Once the import fields are mapped as described in this article, they go through structure, salt, and solvent validation (import step 3), which is mentioned here, but described in detail following this link.
Overview of molecule registration
Salts and/or solvent of crystallization are included in the structure
Salt/solvent of crystallization data is in a separate field
Without Structure
Compounds containing multiple fragments (mixture)
Registering true Mixtures in bulk
Pure enantiomers of unknown absolute configuration
Overview of molecule registration
You will start by importing according to one of the methods described here - whichever one suits the majority of molecules in the file. If, during the next import step, any records in the file generate errors or suspicious events because they fall under a different registration method, don't panic. Download the error reports, and import separately after correcting the file and choosing another import method.
Import step 1: Choose your import file (CSV or SDF), and choose a project.
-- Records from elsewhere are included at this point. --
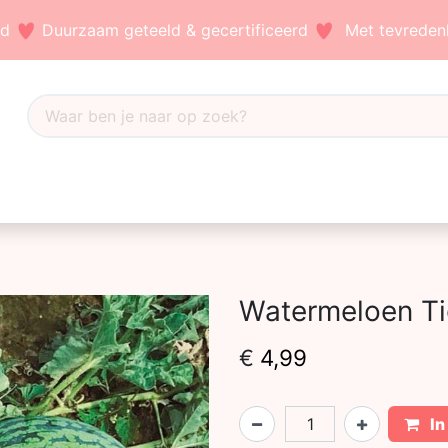
nd
Duurzaam geteeld & gecertificeerd
Met tevredenh
Dahlia's
Accessoires
Bezoek ons
Blog
Watermeloen Tig
€
4,99
In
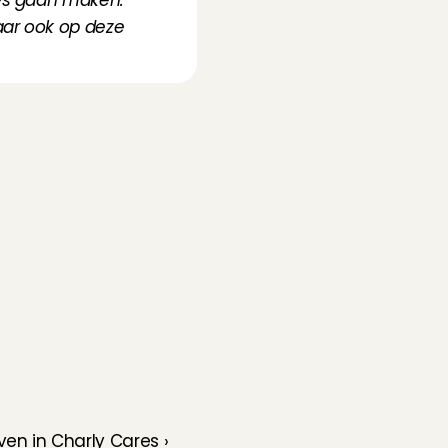
es gaan maken. 
aar ook op deze 
en in Charly Cares ›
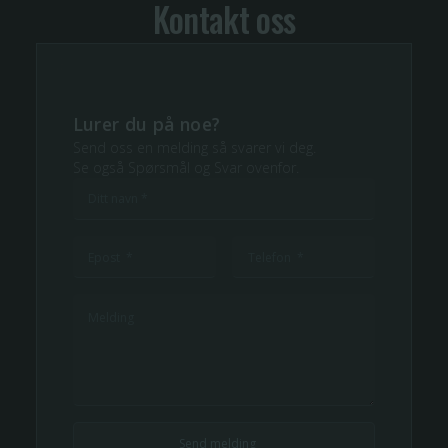
Kontakt oss
Lurer du på noe?
Send oss en melding så svarer vi deg.
Se også Spørsmål og Svar ovenfor.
This step is the same for all types of imports.
Import step 2: Import type and field mapping
- Choose the type of import you are performing. Since we are registering new molecules or batches, we will choose "Register new molecules/batches" option. If you are registering molecules without structure, choose that option from the drop-down.
- Map the data fields (SDF file) or columns (CSV file) that you wish to import. Structure related field mapping is different between the 4 import types, while all other mapping requirements are the same. For example, if your vault has a set of required batch fields, you will need to map all of them before proceeding with the import. Find out more about batch fields.
Import step 3: Validation and commit.
This is also a two-part step. You will have a chance to review an import validation report (QC report), where you can decide to accept or reject any import events based on their type. At this stage, no data has been inserted into your Vault yet, making it easy to prevent mistakes by careful analysis of the report. Once you have decided to commit the entire file contents (minus the errors) to the Vault, the second part of this step starts, when data are inserted into your Vault. This process may take from seconds to hours depending on the amount of data being added. Learning how to interpret the import validation report is crucial to avoid mistakes in your Vault. Here is the link to common errors, suspicious event and noteworthy event descriptions one more time.
Salts and/or solvent of crystallization are included in the structure
This is the most common import scenario. In this case, the provided MOL or SMILES structure includes all the salt and solvent information, as well as the stoichiometry, so that the right number of core structure, salt molecules, and solvents of crystallization are represented.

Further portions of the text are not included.